271 Fees Of $400,000 And 2030 Fees Of $60,000 Affirmed On Appeal.
Ex-husband in Marriage of Regalbuto, Case Nos. B310897/B310917 (2d Dist., Div. 3 Sept. 16, 2022) (unpublished) got a “double whammy” in a consolidated domestic violence restraining order (DVRO) trial against two ex-wives. He lost the trial and, during the way and afterwards, the family law trial judge granted ex-wife Lotte $400,000 in Family Code section 271 fees out of a requested $462,000 (payable $80,000 yearly, with ex-husband missing the first installment) and granted ex-wife Susan $60,000 in Family Code section 2030 fees (out of a requested $130,000), diminishing the requested amounts after finding some “contributory negligence” by the two ex-wives.

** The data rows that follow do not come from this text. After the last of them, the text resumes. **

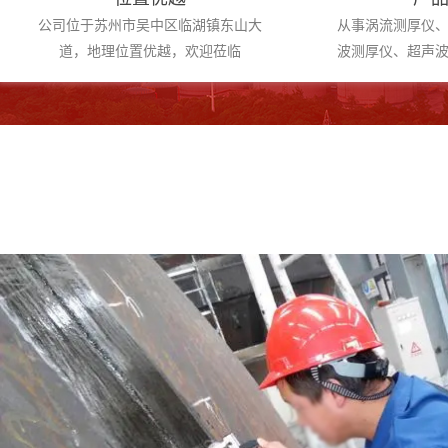
公司位于苏州市吴中区临湖镇东山大
从事涡流测厚仪
道，地理位置优越，欢迎莅临
波测厚仪、超声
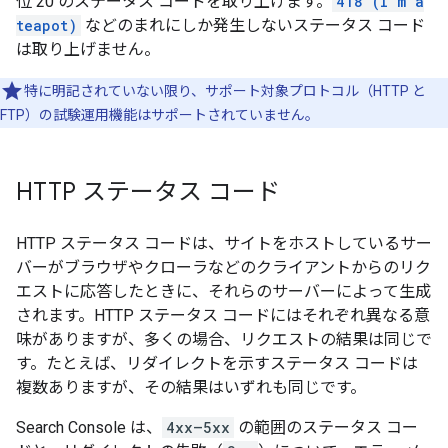
位 20 のステータス コードを取り上げます。
418 (I'm a
teapot)
などのまれにしか発生しないステータス コード
は取り上げません。
特に明記されていない限り、サポート対象プロトコル（HTTP と
FTP）の試験運用機能はサポートされていません。
HTTP ステータス コード
HTTP ステータス コードは、サイトをホストしているサー
バーがブラウザやクローラなどのクライアントからのリク
エストに応答したときに、それらのサーバーによって生成
されます。HTTP ステータス コードにはそれぞれ異なる意
味がありますが、多くの場合、リクエストの結果は同じで
す。たとえば、リダイレクトを示すステータス コードは
複数ありますが、その結果はいずれも同じです。
Search Console は、
4xx—5xx
の範囲のステータス コー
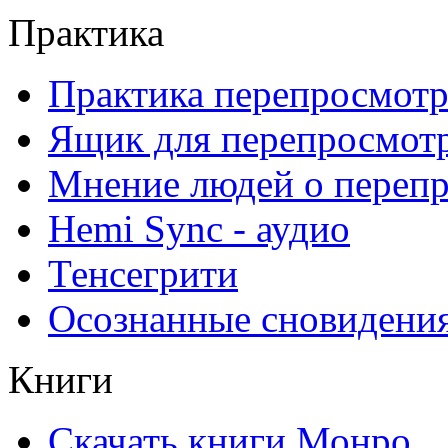
Практика
Практика перепросмотр
Ящик для перепросмот
Мнение людей о переп
Hemi Sync - аудио
Тенсегрити
Осознанные сновидени
Книги
Скачать книги Монро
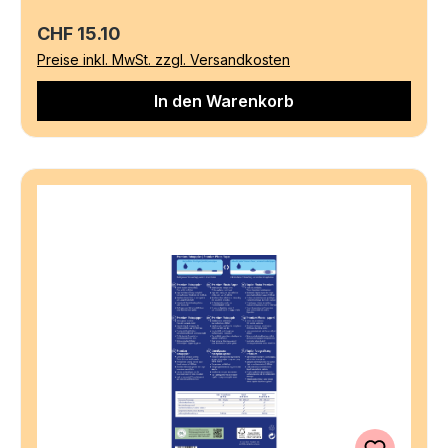
Regulärer Preis:
CHF 15.10
Preise inkl. MwSt. zzgl. Versandkosten
In den Warenkorb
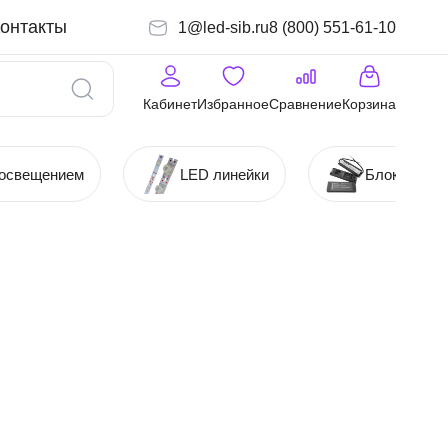
онтакты
1@led-sib.ru
8 (800) 551-61-10
Кабинет
Избранное
Сравнение
Корзина
 освещением
LED линейки
Блоки (Ист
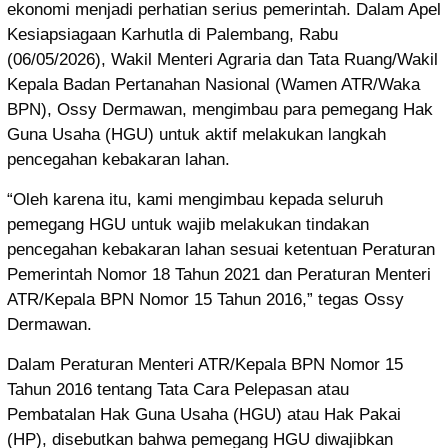
ekonomi menjadi perhatian serius pemerintah. Dalam Apel
Kesiapsiagaan Karhutla di Palembang, Rabu
(06/05/2026), Wakil Menteri Agraria dan Tata Ruang/Wakil
Kepala Badan Pertanahan Nasional (Wamen ATR/Waka
BPN), Ossy Dermawan, mengimbau para pemegang Hak
Guna Usaha (HGU) untuk aktif melakukan langkah
pencegahan kebakaran lahan.
“Oleh karena itu, kami mengimbau kepada seluruh
pemegang HGU untuk wajib melakukan tindakan
pencegahan kebakaran lahan sesuai ketentuan Peraturan
Pemerintah Nomor 18 Tahun 2021 dan Peraturan Menteri
ATR/Kepala BPN Nomor 15 Tahun 2016,” tegas Ossy
Dermawan.
Dalam Peraturan Menteri ATR/Kepala BPN Nomor 15
Tahun 2016 tentang Tata Cara Pelepasan atau
Pembatalan Hak Guna Usaha (HGU) atau Hak Pakai
(HP), disebutkan bahwa pemegang HGU diwajibkan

Husband appealed, claiming principally that he did not have the ability to pay and that loans/gifts from his parents should not be counted in the ability to pay analysis. After invoking its discretion to not dismiss the appeal under the disentitlement doctrine for failing to make the first $80,000 payment to Lotte and allegedly not making child support payments (the latter being contested), the 2/3 DCA disagreed that ex-husband not have the ability to pay despite recognizing that the two fee awards were substantial in nature. It found that the loans/gifts could be counted, as well as monthly trust distributions to ex-husband by his parents and his living rent free in his parents’ Santa Monica condominium transferred to them completely with no real explanation. (In re Marriage of Smith, 242 Cal.App.4th 529, 531-535 (2015).) Susan was a freelance makeup artist, so there was a disparity in access to funds. As far as the bottom-line math, ex-husband received about $140,000 in employment and parent funding and had yearly expenses for fees and child support of $180,000. However, given the help from parents, the awards—though high—were no abuse of discretion in the end.